Not only has Nehru neglected to take note of this accumulation, but he has also been unable to grasp just what this quantitative change has done qualitatively to the character of the- Indian middle class, a class which may now be said to be firmly, in the saddle. A few drops from the banquet (generally from the excess profits) have been scattered as a libation in the direction of education, scientific research, and charity; a considerable slackening of the ancient rigidity of manners, and unfortunately of morals also, is duly noticeable. Yet this is nothing compared to the principal characteristic of this class, the ravening greed which is now so obvious in the black market, in enormous bribes spent in making still more enormous profits, in speculation in shares and an increasingly callous disregard for the misery and even the lives of their fellow Indians). The progressive deterioration in the living conditions of our peasant workers (over 50 per cent of the population), of our factory labour and even the lower-paid office workers and intellectuals affords a striking contrast with the wealth that flows into the pockets of the upper middle class, though the gain may be camouflaged by the ostentatious simplicity of white khaddar (homespun) and the eternal Gandhi cap. The new constitution for India, in the gaining of which Nehru and his friends have spent so many of the finest years of their lives in jail, will come only as a recognition of the power of this newly expanded Indian middle class.

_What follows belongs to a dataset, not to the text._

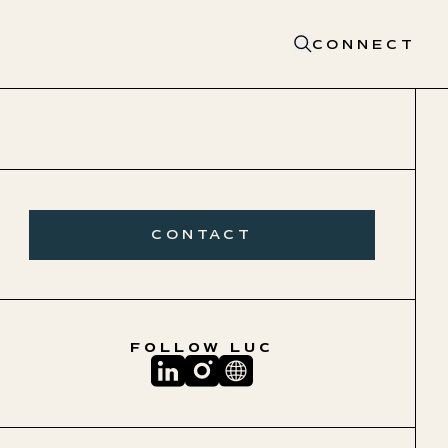
CONNECT
CONTACT
FOLLOW
LUC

Actually the negotiations of the British Cabinet Mission are nothing if not recognition of the position of the new bourgeoisie in India. The old trusteeship theory no longer yields monopoly profits either by investment or by export; the British bourgeoisie which must export and invest has admitted the necessity of coming to terms with their Indian counterpart which needs capital goods. It is surely not without significance that the modern industrialists and financiers contribute to Congress (by which I mean the Indian National Congress Party in this note) funds, while the leadership of the Muslim League is on noticeable good terms with the Mohammedan owners of money in India; it may be suggested that one reason for the conflict between these two middle class political organizations is not only the fact that the Muslim minority forms one-third of the population of the country with less than one-tenth of its wealth, but further that the wealth in Muslim hands is based predominantly on barter pseudo-capital or semi-feudal agrarian production, both of which look for protection to the British.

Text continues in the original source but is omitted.